I never owned an NES and it's all Choplifter's fault.
Choplifter which would call to me from its perch between Arkanoid and Mario Bros at Papa Tronio's Pizzeria. My folks weren't likely to waste quarters on something as fleeting as video games, so I'd only played it once or twice, instead spending most of my time standing on a chair before its flickering monitor enthralled with the attract mode. For my first decade of life video games might as well have been nothing more than attract modes: little 30 second television shows where loads of people got shot, eaten, or crushed beneath plumbered boot.
When it came time to cash in on nearly a years worth of saving to pick up lil' Plucky's first video game console it didn't matter that everyone in town was living it up with Mario and Zelda. I went and followed my beloved Choplifter to its rightful home on Tonka's Sega Master System... complete with Hang-on/Safari Hunt.

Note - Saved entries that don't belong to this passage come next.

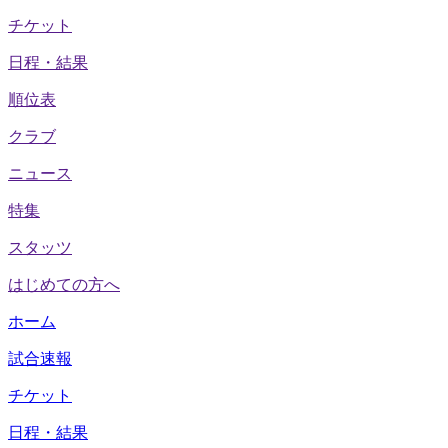
チケット
日程・結果
順位表
クラブ
ニュース
特集
スタッツ
はじめての方へ
ホーム
試合速報
チケット
日程・結果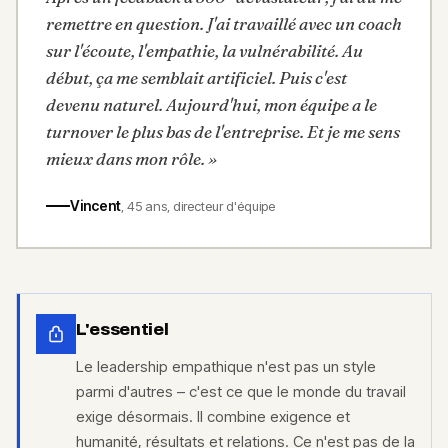
remettre en question. J'ai travaillé avec un coach
sur l'écoute, l'empathie, la vulnérabilité. Au
début, ça me semblait artificiel. Puis c'est
devenu naturel. Aujourd'hui, mon équipe a le
turnover le plus bas de l'entreprise. Et je me sens
mieux dans mon rôle.
»
Vincent
,
45 ans, directeur d'équipe
L'essentiel
Le leadership empathique n'est pas un style
parmi d'autres – c'est ce que le monde du travail
exige désormais. Il combine exigence et
humanité, résultats et relations. Ce n'est pas de la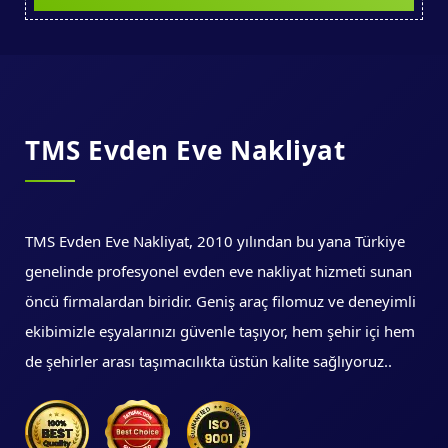
TMS Evden Eve Nakliyat
TMS Evden Eve Nakliyat, 2010 yılından bu yana Türkiye
genelinde profesyonel evden eve nakliyat hizmeti sunan
öncü firmalardan biridir. Geniş araç filomuz ve deneyimli
ekibimizle eşyalarınızı güvenle taşıyor, hem şehir içi hem
de şehirler arası taşımacılıkta üstün kalite sağlıyoruz..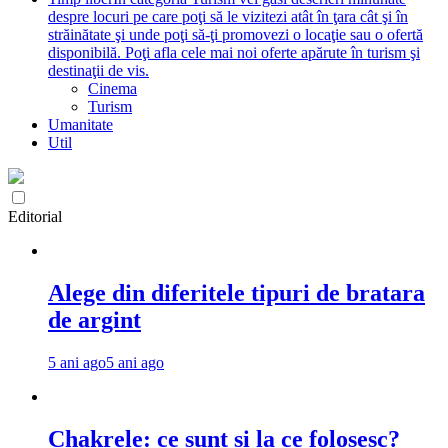
despre locuri pe care poţi să le vizitezi atât în ţara cât şi în
străinătate şi unde poţi să-ţi promovezi o locaţie sau o ofertă
disponibilă. Poţi afla cele mai noi oferte apărute în turism şi
destinaţii de vis.
Cinema
Turism
Umanitate
Util
Editorial
Alege din diferitele tipuri de bratara
de argint
5 ani ago
5 ani ago
Chakrele: ce sunt si la ce folosesc?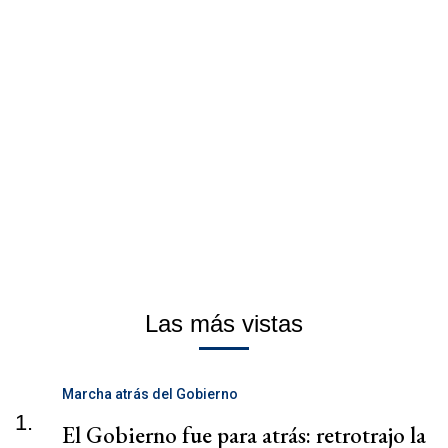
Las más vistas
Marcha atrás del Gobierno
1.
El Gobierno fue para atrás: retrotrajo la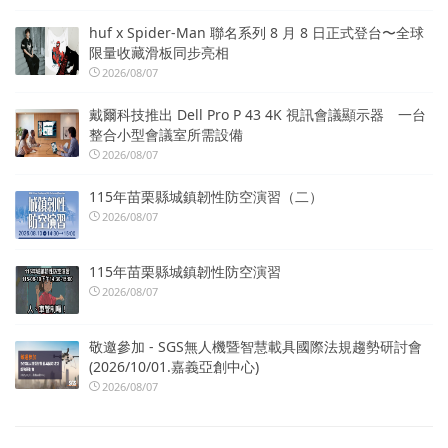
huf x Spider-Man 聯名系列 8 月 8 日正式登台〜全球
限量收藏滑板同步亮相
2026/08/07
戴爾科技推出 Dell Pro P 43 4K 視訊會議顯示器 一台
整合小型會議室所需設備
2026/08/07
115年苗栗縣城鎮韌性防空演習（二）
2026/08/07
115年苗栗縣城鎮韌性防空演習
2026/08/07
敬邀參加 - SGS無人機暨智慧載具國際法規趨勢研討會
(2026/10/01.嘉義亞創中心)
2026/08/07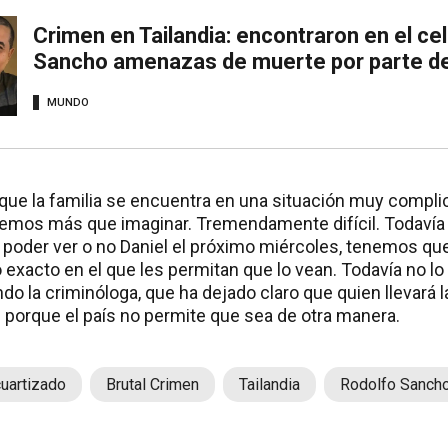
Crimen en Tailandia: encontraron en el cel
Sancho amenazas de muerte por parte de
MUNDO
 que la familia se encuentra en una situación muy compl
demos más que imaginar. Tremendamente difícil. Todaví
 a poder ver o no Daniel el próximo miércoles, tenemos qu
exacto en el que les permitan que lo vean. Todavía no l
o la criminóloga, que ha dejado claro que quien llevará 
 porque el país no permite que sea de otra manera.
uartizado
Brutal Crimen
Tailandia
Rodolfo Sanch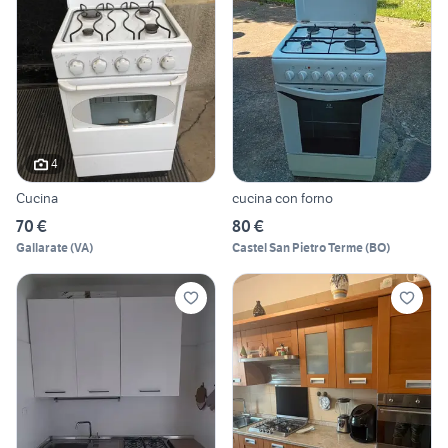
4
Cucina
cucina con forno
70 €
80 €
Gallarate
(
VA
)
Castel San Pietro Terme
(
BO
)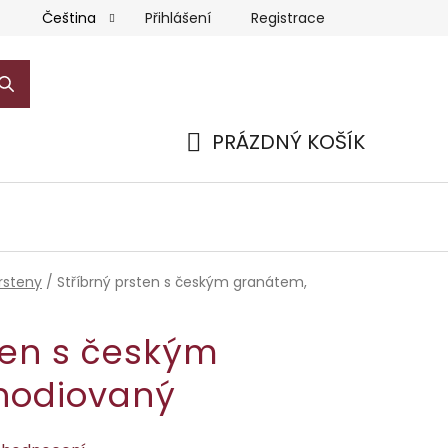
Přihlášení
Registrace
Čeština
PRÁZDNÝ KOŠÍK
NÁKUPNÍ
KOŠÍK
rsteny
/
Stříbrný prsten s českým granátem,
ten s českým
hodiovaný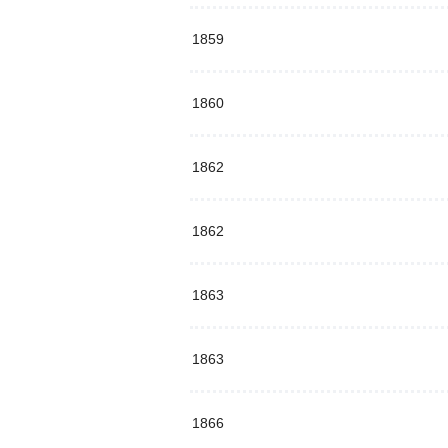
1859
1860
1862
1862
1863
1863
1866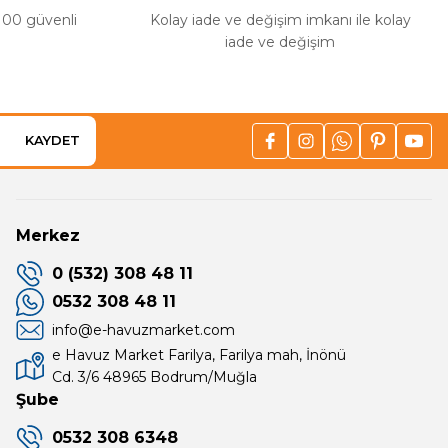
%100 güvenli
Kolay iade ve değişim imkanı ile kolay
iade ve değişim
KAYDET
Merkez
0 (532) 308 48 11
0532 308 48 11
info@e-havuzmarket.com
e Havuz Market Farilya, Farilya mah, İnönü
Cd. 3/6 48965 Bodrum/Muğla
Şube
0532 308 6348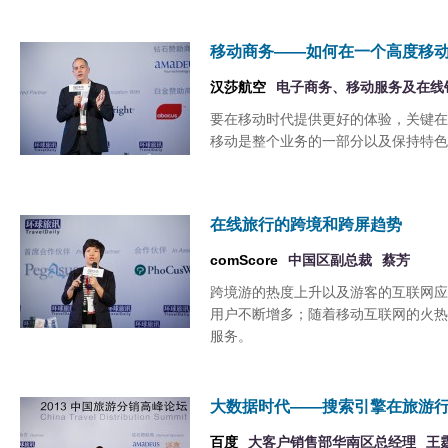
移动商务——如何在一个高度移
汉莎航空
电子商务、移动服务及在线
要在移动时代提供更好的体验，关键在
移动是整个业务的一部分以及保持特色
在线旅行的跨境和跨屏趋势
comScore
中国区副总裁
蔡芳
跨境游的热度上升以及游客的互联网应
用户不断增多；随着移动互联网的火热
服务。
大数据时代——搜索引擎在旅游
百度
大客户销售部华南区总经理
王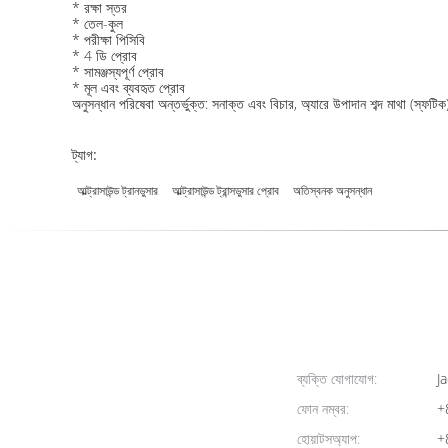
* রক্ষা স্তর
* তেল-কুল
* পরীক্ষা পিসিবি
* 4 ডি প্রোব
* সামঞ্জস্যপূর্ণ প্রোব
* মূল এবং ব্যবহৃত প্রোব
অনুসন্ধান পরিষেবা অন্তর্ভুক্ত: সনাক্ত এবং বিচার, অ্যারে উপাদান শব্দ মাথা (স্ফটি
ট্যাগ:
আল্ট্রাসাউন্ড ট্রানডুসার
আল্ট্রাসাউন্ড ট্রান্সডুসার প্রোব
অতিস্বনক অনুসন্ধান
ব্যক্তি যোগাযোগ:
Ja
ফোন নম্বর:
+
হোয়াটসঅ্যাপ:
+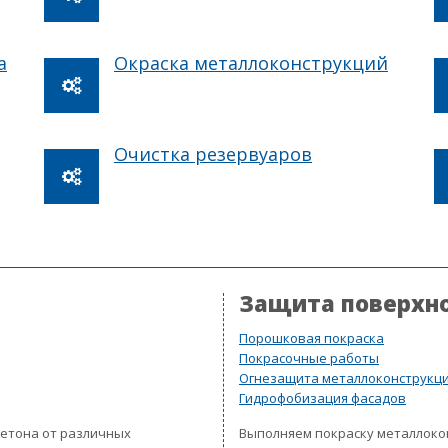
а
Окраска металлоконструкций
Очистка резервуаров
Защита поверхн
Порошковая покраска
Покрасочные работы
Огнезащита металлоконструкц
Гидрофобизация фасадов
бетона от различных
Выполняем покраску металлок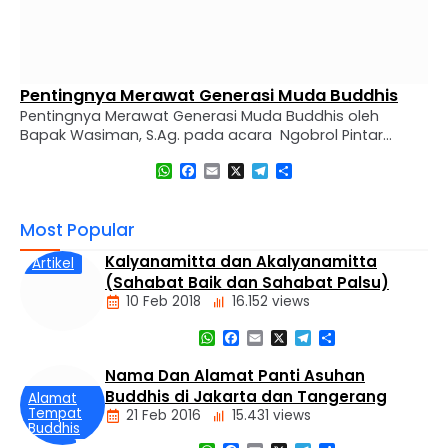
Seni Hidup Bahagia
Seni Hidup Bahagia oleh Roch Aksiadi Mengapa kita
harus bahagia? Bagaimana caranya merubah
penderitaan menjadi kebahagiaan? Bagaimana
WhatsApp
Facebook
Email
X
Telegram
Share
memperoleh kebahagiaan yang sesunguhnya? Cara
meraih kebahagiaan diantaranya adalah: Ucapkan
Terima Kasih Pada Penderitaan Kondisikan
Most Popular
Kebahagiaan dengan senyuman Ubah Penderitaan
Menjadi Kebahagiaan Memahami Arti Kebahagiaan
Kalyanamitta dan Akalyanamitta
Artikel
Mari kita simak bersama-sama video Seni Hidup
(Sahabat Baik dan Sahabat Palsu)
Bahagia berikut: Berikut Presentasi Seni Hidup …
10 Feb 2018
16.152 views
WhatsApp
Facebook
Email
X
Telegram
Share
Nama Dan Alamat Panti Asuhan
Buddhis di Jakarta dan Tangerang
Alamat
Tempat
21 Feb 2016
15.431 views
Buddhis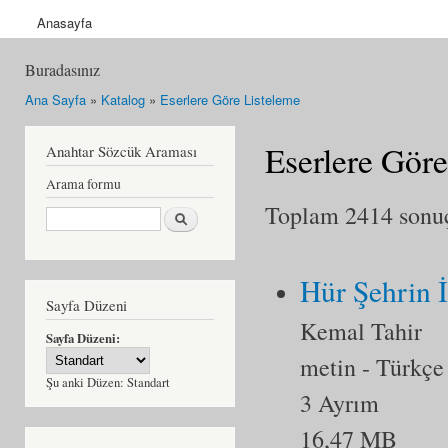
Anasayfa
Buradasınız
Ana Sayfa
»
Katalog
»
Eserlere Göre Listeleme
Eserlere Göre
Anahtar Sözcük Araması
Arama formu
Toplam 2414 sonuçt
Ara
Hür Şehrin İ
Sayfa Düzeni
Kemal Tahir
Sayfa Düzeni:
metin
- Türkçe
Şu anki Düzen:
Standart
3 Ayrım
16,47 MB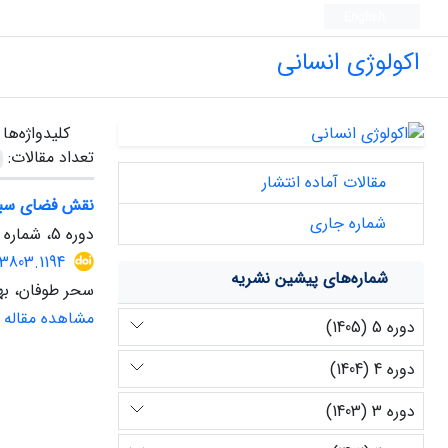
English
اکولوژی انسانی
کلیدواژه‌ها
تعداد مقالات:
مقالات آماده انتشار
نقش فضای سبز 
شماره جاری
دوره 5، شماره 14، بهار 1405
73803.1194
شماره‌های پیشین نشریه
سحر طوفان، بهن
مشاهده مقاله
دوره 5 (1405)
دوره 4 (1404)
دوره 3 (1403)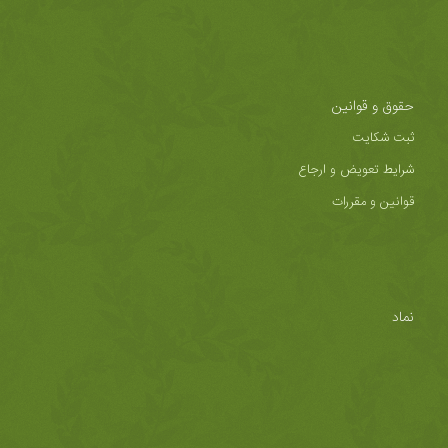
حقوق و قوانین
ثبت شکایت
شرایط تعویض و ارجاع
قوانین و مقررات
نماد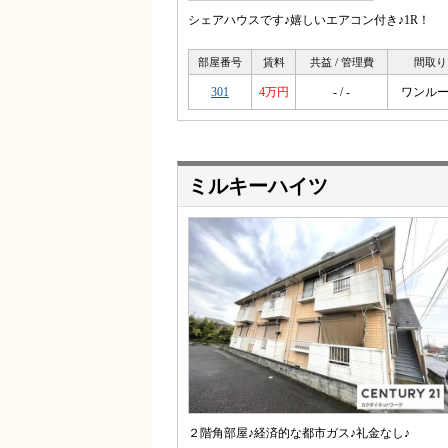
シェアハウスです♪嬉しいエアコン付き♪1R！
部屋番号
賃料
共益 / 管理費
間取り
301
4万円
- / -
ワンル
ミルキーハイツ
２階角部屋♪経済的な都市ガス♪礼金なし♪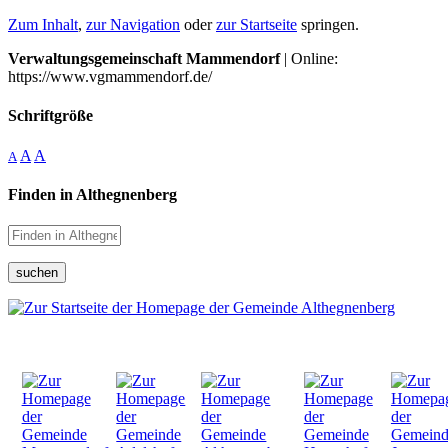
Zum Inhalt
,
zur Navigation
oder
zur Startseite
springen.
Verwaltungsgemeinschaft Mammendorf
| Online:
https://www.vgmammendorf.de/
Schriftgröße
A
A
A
Finden in Althegnenberg
suchen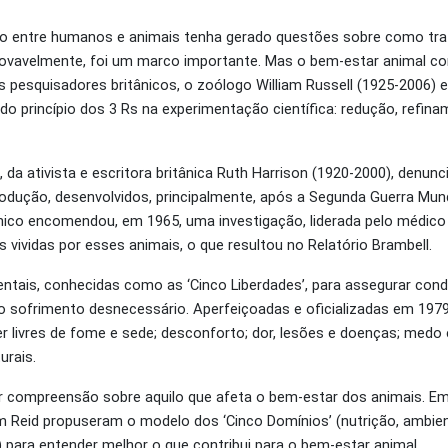
mo entre humanos e animais tenha gerado questões sobre como trat
provavelmente, foi um marco importante. Mas o bem-estar animal c
s pesquisadores britânicos, o zoólogo William Russell (1925-2006) e
do princípio dos 3 Rs na experimentação científica: redução, refin
, da ativista e escritora britânica Ruth Harrison (1920-2000), denu
odução, desenvolvidos, principalmente, após a Segunda Guerra Mun
ico encomendou, em 1965, uma investigação, liderada pelo médico e
vividas por esses animais, o que resultou no Relatório Brambell.
tais, conhecidas como as ‘Cinco Liberdades’, para assegurar con
o sofrimento desnecessário. Aperfeiçoadas e oficializadas em 1979
 livres de fome e sede; desconforto; dor, lesões e doenças; medo 
rais.
 compreensão sobre aquilo que afeta o bem-estar dos animais. Em
m Reid propuseram o modelo dos ‘Cinco Domínios’ (nutrição, ambien
para entender melhor o que contribui para o bem-estar animal.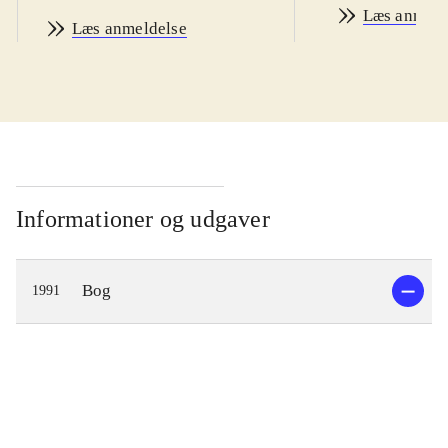
Læs anmeld
Læs anmeldelse
Informationer og udgaver
Bog
1991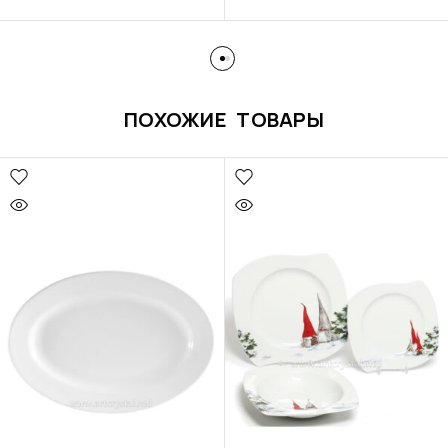
ПОХОЖИЕ ТОВАРЫ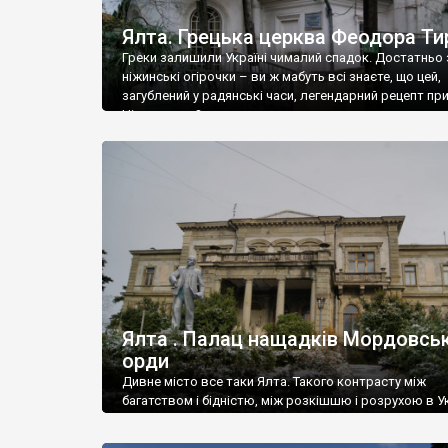
Ялта. Грецька церква Феодора Ти
Греки залишили Україні чималий спадок. Достатньо 
ніжинські огірочки – ви ж мабуть всі знаєте, що цей,
загублений у радянські часи, легендарний рецепт пр
Ніжин греки?
Ялта . Палац нащадків Мордовськ
орди
Дивне місто все таки Ялта. Такого контрасту між
багатством і бідністю, між розкішшю і розрухою в Ук
більше не знайдеш.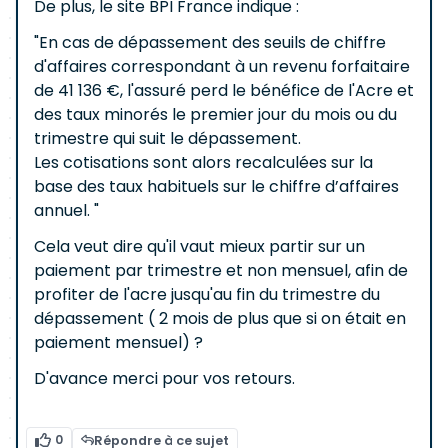
De plus, le site BPI France indique :
"En cas de dépassement des seuils de chiffre
d'affaires correspondant à un revenu forfaitaire
de 41 136 €, l'assuré perd le bénéfice de l'Acre et
des taux minorés le premier jour du mois ou du
trimestre qui suit le dépassement.
Les cotisations sont alors recalculées sur la
base des taux habituels sur le chiffre d’affaires
annuel. "
Cela veut dire qu'il vaut mieux partir sur un
paiement par trimestre et non mensuel, afin de
profiter de l'acre jusqu'au fin du trimestre du
dépassement ( 2 mois de plus que si on était en
paiement mensuel) ?
D'avance merci pour vos retours.
0
Répondre à ce sujet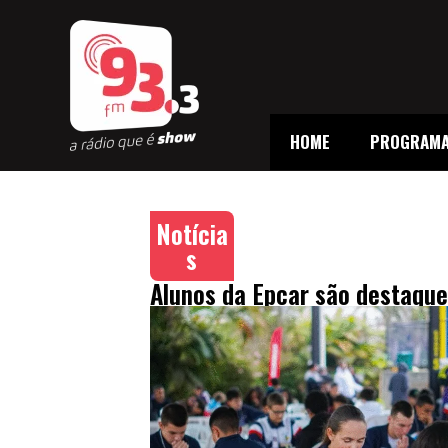
HOME
PROGRAM
Notícia
s
Alunos da Epcar são destaque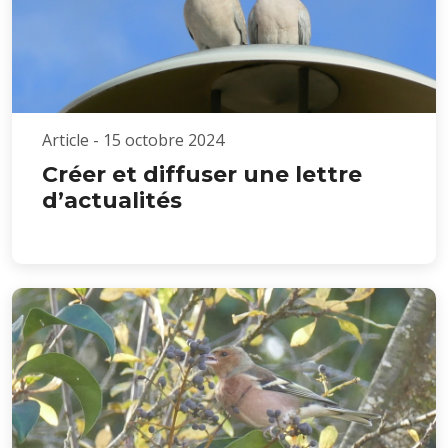
Article - 15 octobre 2024
Créer et diffuser une lettre
d’actualités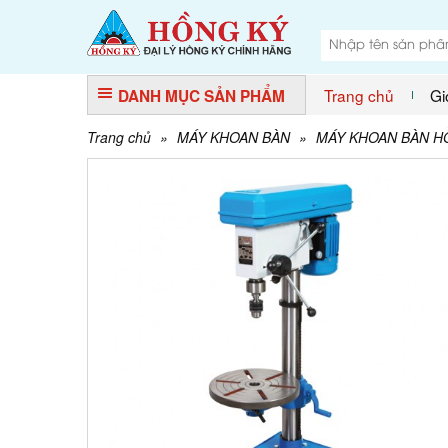
Trang chủ
Gi
DANH MỤC SẢN PHẨM
Trang chủ
»
MÁY KHOAN BÀN
»
MÁY KHOAN BÀN H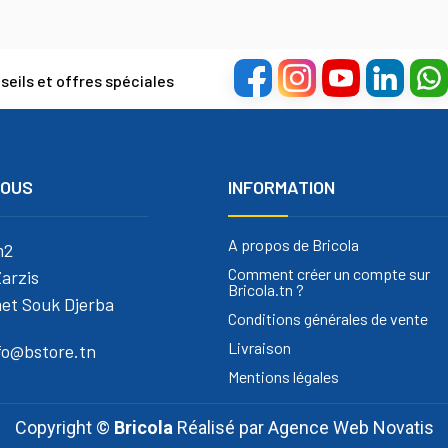
eils et offres spéciales
NOUS
INFORMATION
A propos de Bricola
m2
Comment créer un compte sur
arzis
Bricola.tn ?
et Souk Djerba
Conditions générales de vente
Livraison
nfo@bstore.tn
Mentions légales
Copyright ©
Bricola
Réalisé par
Agence Web Novatis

It's not something I regret. I'm not going to go all fanboy and try and convince anyone that the SMS was half the system that the NES was, except graphically which I enjoyed, and still enjoy pointing out ad nauseum. Hell, if I could do it all over again I'd probably choose the NES just for being as RPG heavy as it was. Still, I have nothing but love for my Sega. Choplifter remains one of my favorites, and I'll take Rambo over Ikari or Guerilla War any day. Same with Phantasy Star. With the release of Final Fantasy IV/II Square had officially left Sega's flagship series in the dust, but as far as the originals go Final Fantasy has nothing on PS1. Duck Hunt may have reached some level of iconic status in the age of the internet, but it doesn't have Safari Hunt's crazy rap intro.
Besides, part of me loves the fact that with the crazy levels of eighties nostalgia that have swept the country most people respond to my first console with, "You owned a what now?" or "Don't you mean the Genesis?"
No I don't mean a Genesis dammit. I mean the system with Wonderboy in Monsterland and the version of Shinobi that wasn't a complete turd. The one that may not have had Metroid or Castlevania, but there was a sweet snail maze game built right in. The one that had those crappy white grid boxes and the wrestling game with the guy crushing his own head on the cover.
Bless you little Sega Master System. Alex Kidd may have been the lamest of platform mascots, but his game sure was fun.